A Europa sem sonho

Angela Merkel é o carro alemão da classe média dos anos noventa. Eficaz, resistente, serve impecavelmente a função mas não faz sonhar. Para quem se entusiasma com os projectos transformadores de Macron, o presidente Júpiter, a chanceler alemã é uma desilusão. Para quem espera da política pouco mais que eficiência, e da Europa pouco mais que paz, prosperidade e utilidade, Merkel está no sítio certo. E ainda não está acabada.

Numa entrevista ao Financial Times, há poucos dias, perguntada sobre se a ideia de Ocidente ainda fazia sentido, Angela Merkel respondeu que isso era um conceito muito eurocêntrico e transatlântico e que na China o Ocidente é a região mais pobre do país. Para depois lá dizer que sim, que é uma ideia e corresponde a alguns valores. Esta visão burocrática, - amanuense, mesmo -, do conceito mais importante da política internacional desde há muito tempo é menos surpreendente do que possa parecer.

Merkel cresceu na Alemanha Democrática para onde o pai, um pastor luterano obstinado, a levou e à família com o propósito de cuidar das almas roubadas pelo comunismo. Foi provavelmente o sonho da prosperidade, mais do que o dos valores, o que a marcou.
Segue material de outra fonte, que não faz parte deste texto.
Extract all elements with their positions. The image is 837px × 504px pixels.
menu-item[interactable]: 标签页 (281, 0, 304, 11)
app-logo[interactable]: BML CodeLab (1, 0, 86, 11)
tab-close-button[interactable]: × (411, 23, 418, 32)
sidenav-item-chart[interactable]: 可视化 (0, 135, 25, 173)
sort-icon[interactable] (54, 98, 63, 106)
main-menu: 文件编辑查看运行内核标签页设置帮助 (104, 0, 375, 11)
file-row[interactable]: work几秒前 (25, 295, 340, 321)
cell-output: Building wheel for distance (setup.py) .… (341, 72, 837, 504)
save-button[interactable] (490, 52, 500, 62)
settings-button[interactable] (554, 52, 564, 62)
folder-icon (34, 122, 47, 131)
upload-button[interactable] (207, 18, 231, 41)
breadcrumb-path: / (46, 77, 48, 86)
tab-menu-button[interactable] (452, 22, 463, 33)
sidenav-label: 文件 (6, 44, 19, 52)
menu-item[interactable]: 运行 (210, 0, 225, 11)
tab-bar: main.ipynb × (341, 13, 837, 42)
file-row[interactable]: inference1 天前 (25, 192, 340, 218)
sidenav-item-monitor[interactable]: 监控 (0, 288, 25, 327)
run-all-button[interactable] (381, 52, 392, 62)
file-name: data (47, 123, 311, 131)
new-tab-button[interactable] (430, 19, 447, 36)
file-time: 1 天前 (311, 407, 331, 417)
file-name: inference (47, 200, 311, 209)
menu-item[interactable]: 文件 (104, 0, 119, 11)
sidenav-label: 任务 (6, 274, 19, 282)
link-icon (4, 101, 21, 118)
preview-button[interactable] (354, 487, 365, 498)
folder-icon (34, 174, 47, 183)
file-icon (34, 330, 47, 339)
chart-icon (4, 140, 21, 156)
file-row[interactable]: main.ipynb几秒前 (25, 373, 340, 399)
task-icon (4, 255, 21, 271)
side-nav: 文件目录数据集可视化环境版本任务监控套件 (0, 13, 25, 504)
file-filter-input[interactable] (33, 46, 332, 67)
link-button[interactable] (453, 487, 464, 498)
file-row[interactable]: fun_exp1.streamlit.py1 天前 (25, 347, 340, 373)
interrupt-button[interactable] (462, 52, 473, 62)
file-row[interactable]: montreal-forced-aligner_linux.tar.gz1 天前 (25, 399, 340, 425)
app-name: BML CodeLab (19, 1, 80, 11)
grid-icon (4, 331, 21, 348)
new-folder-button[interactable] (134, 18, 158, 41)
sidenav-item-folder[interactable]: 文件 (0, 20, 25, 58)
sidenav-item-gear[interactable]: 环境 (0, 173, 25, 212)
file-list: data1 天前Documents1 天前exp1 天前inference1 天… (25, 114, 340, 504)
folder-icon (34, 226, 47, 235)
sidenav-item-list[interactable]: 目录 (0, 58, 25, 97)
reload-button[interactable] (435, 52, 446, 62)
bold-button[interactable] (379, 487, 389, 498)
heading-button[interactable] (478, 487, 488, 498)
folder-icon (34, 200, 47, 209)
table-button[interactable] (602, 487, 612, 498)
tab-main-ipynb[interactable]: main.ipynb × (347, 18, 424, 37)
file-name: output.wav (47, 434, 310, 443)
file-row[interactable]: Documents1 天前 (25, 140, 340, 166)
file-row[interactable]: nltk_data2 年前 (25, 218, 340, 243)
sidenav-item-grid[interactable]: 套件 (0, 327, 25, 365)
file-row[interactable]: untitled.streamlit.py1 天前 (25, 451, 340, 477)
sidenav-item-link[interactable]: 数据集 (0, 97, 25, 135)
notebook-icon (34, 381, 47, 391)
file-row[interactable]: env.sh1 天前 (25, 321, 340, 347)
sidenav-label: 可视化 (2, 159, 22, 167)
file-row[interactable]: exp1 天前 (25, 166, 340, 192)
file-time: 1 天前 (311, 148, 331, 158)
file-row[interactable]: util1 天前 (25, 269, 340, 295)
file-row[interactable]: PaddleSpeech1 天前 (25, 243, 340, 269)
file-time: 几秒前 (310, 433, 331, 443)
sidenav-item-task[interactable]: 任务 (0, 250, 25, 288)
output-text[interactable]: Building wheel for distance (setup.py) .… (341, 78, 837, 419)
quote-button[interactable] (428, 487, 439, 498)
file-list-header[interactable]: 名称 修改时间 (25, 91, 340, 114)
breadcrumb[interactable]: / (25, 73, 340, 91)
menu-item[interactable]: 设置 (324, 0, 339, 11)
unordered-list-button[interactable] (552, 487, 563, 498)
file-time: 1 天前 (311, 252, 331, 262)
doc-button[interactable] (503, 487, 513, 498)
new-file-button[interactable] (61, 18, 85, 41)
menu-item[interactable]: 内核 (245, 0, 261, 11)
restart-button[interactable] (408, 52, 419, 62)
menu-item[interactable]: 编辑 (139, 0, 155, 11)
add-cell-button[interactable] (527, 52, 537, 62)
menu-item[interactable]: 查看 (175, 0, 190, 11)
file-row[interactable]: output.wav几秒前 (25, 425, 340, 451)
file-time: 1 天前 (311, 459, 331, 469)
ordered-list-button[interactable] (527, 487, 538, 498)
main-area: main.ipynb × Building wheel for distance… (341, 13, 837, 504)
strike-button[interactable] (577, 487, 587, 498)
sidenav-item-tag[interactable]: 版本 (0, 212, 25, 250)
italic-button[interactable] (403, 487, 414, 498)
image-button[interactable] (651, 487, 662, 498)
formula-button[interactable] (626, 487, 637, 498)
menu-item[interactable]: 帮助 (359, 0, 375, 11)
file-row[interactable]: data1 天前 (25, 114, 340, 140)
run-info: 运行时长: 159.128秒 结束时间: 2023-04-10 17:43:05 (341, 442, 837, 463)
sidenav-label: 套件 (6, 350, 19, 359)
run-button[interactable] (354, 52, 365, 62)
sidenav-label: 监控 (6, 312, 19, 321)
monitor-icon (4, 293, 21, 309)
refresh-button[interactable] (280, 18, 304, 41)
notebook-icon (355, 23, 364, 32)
Na mesma entrevista explica que o que importa é que a economia europeia esteja bem, seja saudável (como a alemã tem sido). Não sendo uma potência militar, a Europa tem de ser uma economia de sucesso para ter um lugar no mundo, acha. E é por isso que a sua maior preocupação é a transformação digital. Merkel acredita que se a Europa perder a revolução industrial digital não terá um lugar de destaque no mundo. Por mais política externa comum que tivesse, ou porta-aviões e armas nucleares (que, com a saída dos britânicos, só os franceses têm). Parece pouco inspirador, e é. Mas não é poucochinho. É, sim, profunda e classicamente conservador.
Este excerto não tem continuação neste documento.